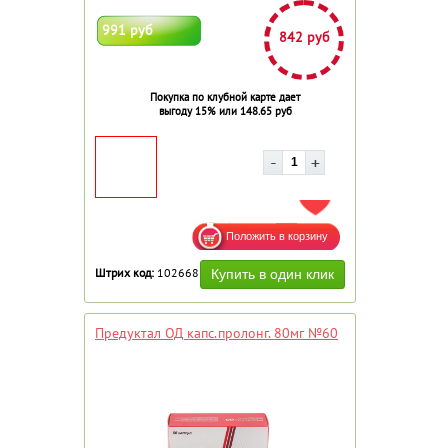
991 руб
842 руб
Покупка по клубной карте дает
выгоду 15% или 148.65 руб
ДОБАВИТЬ В ИЗБРАННОЕ
Штрих код:
102668
Предуктал ОД капс.пролонг. 80мг №60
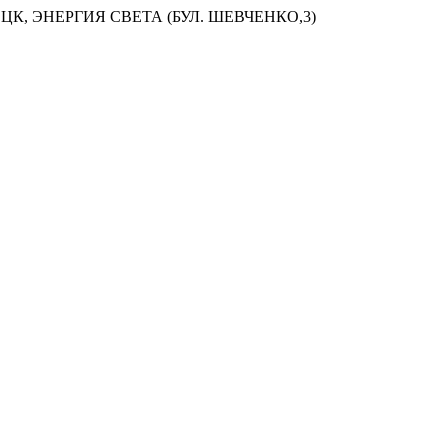
ЦК, ЭНЕРГИЯ СВЕТА (БУЛ. ШЕВЧЕНКО,3)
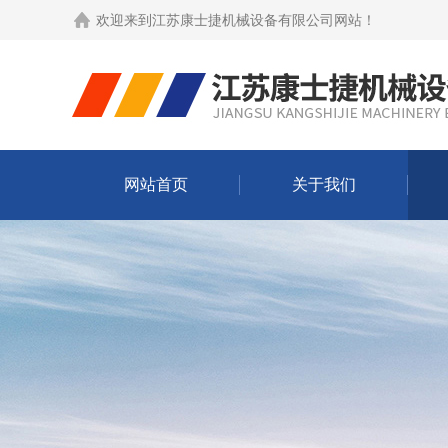
欢迎来到
江苏康士捷机械设备有限公司网站
！
网站首页
关于我们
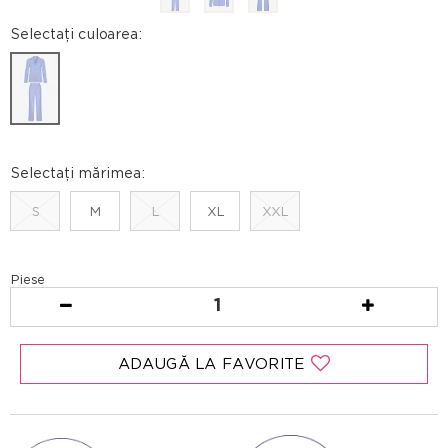
Selectați culoarea:
Selectați mărimea:
S
M
L
XL
XXL
Piese
1
ADAUGĂ LA FAVORITE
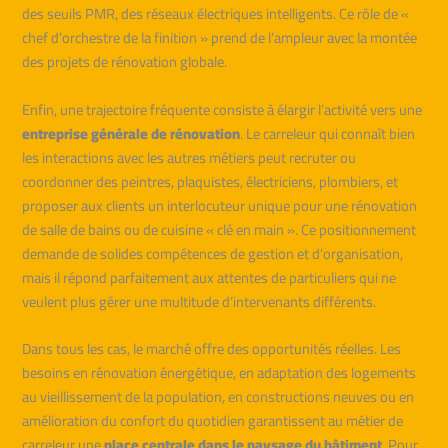
des seuils PMR, des réseaux électriques intelligents. Ce rôle de «
chef d’orchestre de la finition » prend de l’ampleur avec la montée
des projets de rénovation globale.
Enfin, une trajectoire fréquente consiste à élargir l’activité vers une
entreprise générale de rénovation
. Le carreleur qui connaît bien
les interactions avec les autres métiers peut recruter ou
coordonner des peintres, plaquistes, électriciens, plombiers, et
proposer aux clients un interlocuteur unique pour une rénovation
de salle de bains ou de cuisine « clé en main ». Ce positionnement
demande de solides compétences de gestion et d’organisation,
mais il répond parfaitement aux attentes de particuliers qui ne
veulent plus gérer une multitude d’intervenants différents.
Dans tous les cas, le marché offre des opportunités réelles. Les
besoins en rénovation énergétique, en adaptation des logements
au vieillissement de la population, en constructions neuves ou en
amélioration du confort du quotidien garantissent au métier de
carreleur une
place centrale dans le paysage du bâtiment
. Pour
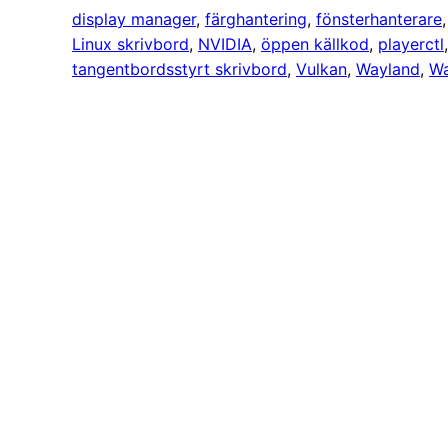
display manager
, 
färghantering
, 
fönsterhanterare
,
Linux skrivbord
, 
NVIDIA
, 
öppen källkod
, 
playerctl
tangentbordsstyrt skrivbord
, 
Vulkan
, 
Wayland
, 
Wa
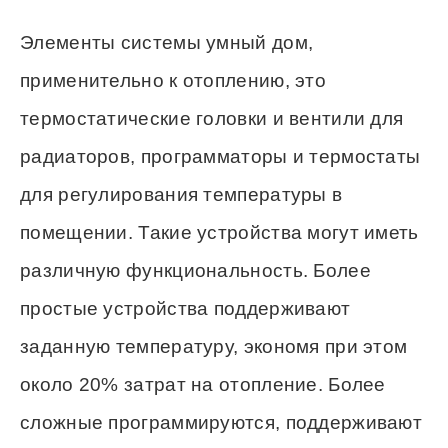
Элементы системы умный дом,
применительно к отоплению, это
термостатические головки и вентили для
радиаторов, программаторы и термостаты
для регулирования температуры в
помещении. Такие устройства могут иметь
различную функциональность. Более
простые устройства поддерживают
заданную температуру, экономя при этом
около 20% затрат на отопление. Более
сложные программируются, поддерживают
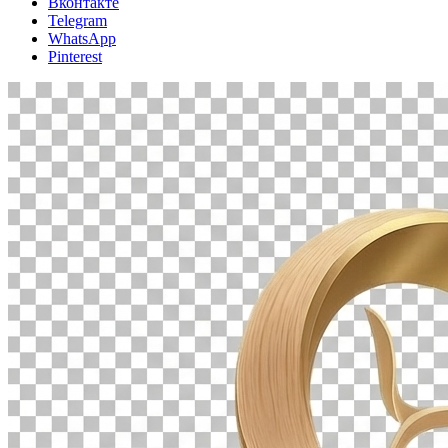
Вконтакте
Telegram
WhatsApp
Pinterest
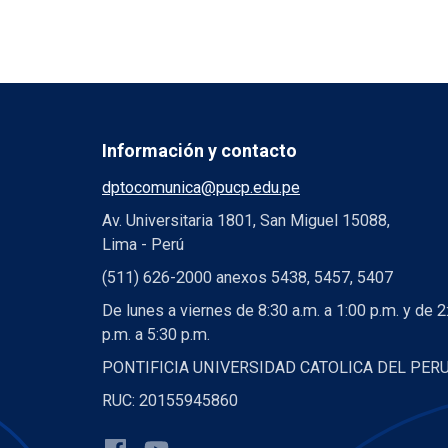
Información y contacto
dptocomunica@pucp.edu.pe
Av. Universitaria 1801, San Miguel 15088,
Lima - Perú
(511) 626-2000 anexos 5438, 5457, 5407
De lunes a viernes de 8:30 a.m. a 1:00 p.m. y de 2
p.m. a 5:30 p.m.
PONTIFICIA UNIVERSIDAD CATOLICA DEL PER
RUC: 20155945860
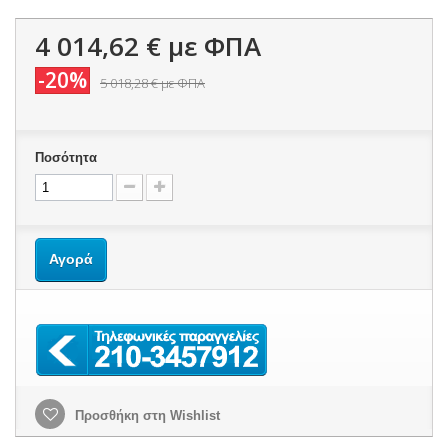
4 014,62 €
με ΦΠΑ
-20%
5 018,28 €
με ΦΠΑ
Ποσότητα
Αγορά
Προσθήκη στη Wishlist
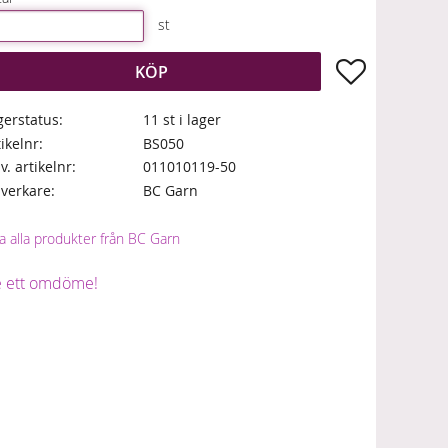
st
Lägg till i fa
KÖP
gerstatus
11 st i lager
tikelnr
BS050
lv. artikelnr
011010119-50
llverkare
BC Garn
a alla produkter från BC Garn
 ett omdöme!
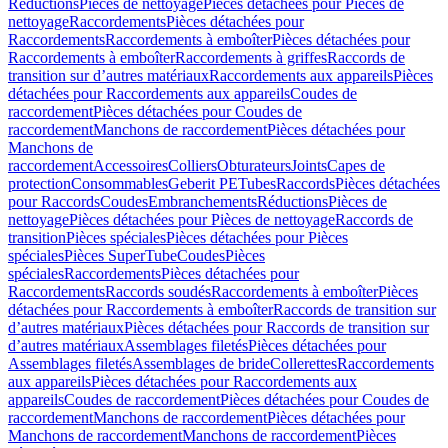
Réductions
Pièces de nettoyage
Pièces détachées pour Pièces de
nettoyage
Raccordements
Pièces détachées pour
Raccordements
Raccordements à emboîter
Pièces détachées pour
Raccordements à emboîter
Raccordements à griffes
Raccords de
transition sur d’autres matériaux
Raccordements aux appareils
Pièces
détachées pour Raccordements aux appareils
Coudes de
raccordement
Pièces détachées pour Coudes de
raccordement
Manchons de raccordement
Pièces détachées pour
Manchons de
raccordement
Accessoires
Colliers
Obturateurs
Joints
Capes de
protection
Consommables
Geberit PE
Tubes
Raccords
Pièces détachées
pour Raccords
Coudes
Embranchements
Réductions
Pièces de
nettoyage
Pièces détachées pour Pièces de nettoyage
Raccords de
transition
Pièces spéciales
Pièces détachées pour Pièces
spéciales
Pièces SuperTube
Coudes
Pièces
spéciales
Raccordements
Pièces détachées pour
Raccordements
Raccords soudés
Raccordements à emboîter
Pièces
détachées pour Raccordements à emboîter
Raccords de transition sur
d’autres matériaux
Pièces détachées pour Raccords de transition sur
d’autres matériaux
Assemblages filetés
Pièces détachées pour
Assemblages filetés
Assemblages de bride
Collerettes
Raccordements
aux appareils
Pièces détachées pour Raccordements aux
appareils
Coudes de raccordement
Pièces détachées pour Coudes de
raccordement
Manchons de raccordement
Pièces détachées pour
Manchons de raccordement
Manchons de raccordement
Pièces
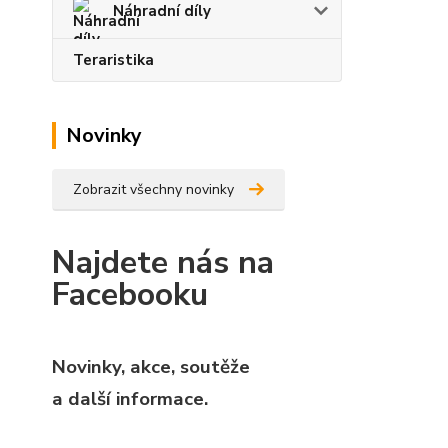
Náhradní díly
Teraristika
Novinky
Zobrazit všechny novinky
Najdete nás na
Facebooku
Novinky, akce, soutěže
a další informace.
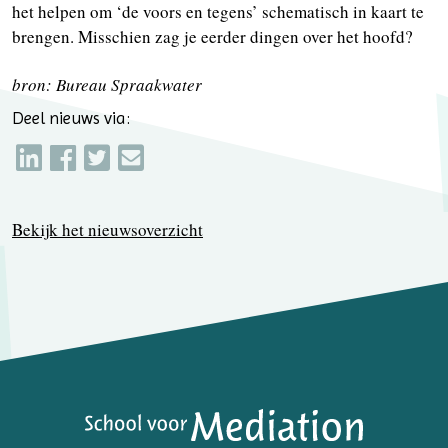
het helpen om ‘de voors en tegens’ schematisch in kaart te
brengen. Misschien zag je eerder dingen over het hoofd?
bron: Bureau Spraakwater
Deel nieuws via:
Bekijk het nieuwsoverzicht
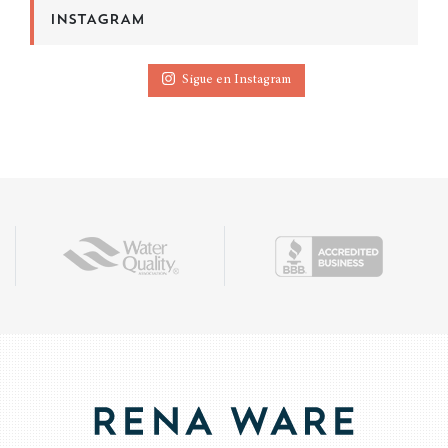
INSTAGRAM
Sigue en Instagram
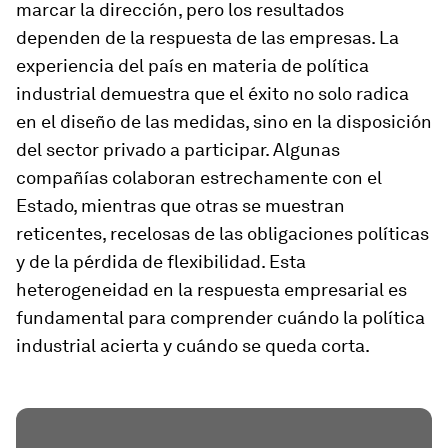
marcar la dirección, pero los resultados
dependen de la respuesta de las empresas. La
experiencia del país en materia de política
industrial demuestra que el éxito no solo radica
en el diseño de las medidas, sino en la disposición
del sector privado a participar. Algunas
compañías colaboran estrechamente con el
Estado, mientras que otras se muestran
reticentes, recelosas de las obligaciones políticas
y de la pérdida de flexibilidad. Esta
heterogeneidad en la respuesta empresarial es
fundamental para comprender cuándo la política
industrial acierta y cuándo se queda corta.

# # # # # # #

### Your objective
Among the entries above, how many lines have the string "поддерживают" in them? Only the number should be given.

### Answer space
2